Doc:2.6/Manual/Physics/Collision
Collisions
Particles, Soft Bodies and Cloth objects may collide with mesh objects. Boids try to avoid Collision objects.
- The objects need to share at least one common layer to have effect.
- You may limit the effect on particles to a group of objects (in the Field Weights panel).
- Deflection for softbody objects is difficult, they often penetrate the colliding objects.
- Hair particles ignore deflecting objects (but you can animate them as softbodies which take deflection into account).
If you change the deflection settings for an object you have to recalculate the particle, softbody or cloth system (Free Cache), this is not done automatically. You can clear the cache for all selected objects with CtrlB → Free cache selected.
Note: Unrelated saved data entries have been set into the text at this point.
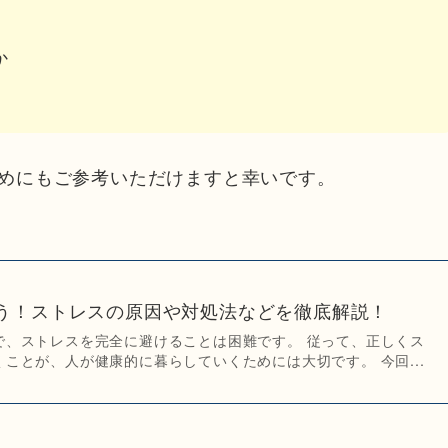
か
めにもご参考いただけますと幸いです。
う！ストレスの原因や対処法などを徹底解説！
で、ストレスを完全に避けることは困難です。 従って、正しくス
ことが、人が健康的に暮らしていくためには大切です。 今回...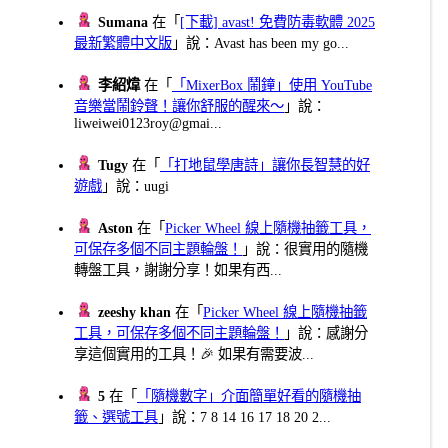
Sumana
在「
[下載] avast! 免費防毒軟體 2025
最新繁體中文版
」說：Avast has been my go...
李紹煒
在「
「MixerBox 鬧鐘」使用 YouTube
音樂當鬧鈴聲！讓你舒服的醒來～
」說：
liweiwei0123roy@gmai...
Tugy
在「
「打地鼠學唐詩」讓你長智慧的好
遊戲
」說：uugi
Aston
在「
Picker Wheel 線上隨機抽籤工具，
可保存多個不同主題輪盤！
」說：很實用的隨機
轉盤工具，謝謝分享！如果有西...
zeeshy khan
在「
Picker Wheel 線上隨機抽籤
工具，可保存多個不同主題輪盤！
」說：感謝分
享這個實用的工具！🎉 如果有需要波...
5
在「
「隨機數字」介面簡單好看的隨機抽
籤、選號工具
」說：7 8 14 16 17 18 20 2...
See details about rigid bodies collisions here.
Mode: Object Mode
Panel: Physics context → Collision panel
Options
- Permeability
- Fraction of particles passing through the mesh. Can be animated with Object F-curves, Perm channel.
- Stickiness
- How much particles stick to the object.
- Kill Particles
- Deletes Particles upon impact.
- Damping Factor
- Damping during a collision (independent of the velocity of the particles).
- Random damping
- Random variation of damping.
- Friction Factor
- Friction during movements along the surface.
- Random friction
- Random variation of friction.
Soft Body and Cloth Interaction
- Outer
- Size of the outer collision zone.
- Inner
- Size of the inner collision zone (padding distance). Only effective for softbodies, cloth only use outer collision value.
Outside and inside is defined by the face normal, depicted as blue arrow in (A softbody vertex colliding with a plane).
- Damping Factor
- Damping during a collision.
Softbody collisions are difficult to get perfect. If one of the objects move too fast, the soft body will penetrate the mesh. See also the section about Soft Bodies.
Force Field Interaction
- Absorption
- A deflector can also deflect effectors. You can specify some collision/deflector objects which deflect a specific portion of the effector force using the Absorption value. 100% absorption results in no force getting through the collision/deflector object at all. If you have 3 collision object behind each other with e.g. 10%, 43% and 3%, the absorption ends up at around 50% (
100×(1-0.1)×(1-0.43)×(1-0.03)
).
Examples
Here is a Meta object, dupliverted to a particle system emitting downwards, and deflected by a mesh cube:
Hints
- Make sure that the normals of the mesh surface are facing towards the particles/points for correct deflection.
- Hair particles react directly to force fields, so if you use a force field with a short range you don’t need necessarily collision.
- Hair particles avoid their emitting mesh if you edit them in Particle mode. So you can at least model the hair with collision.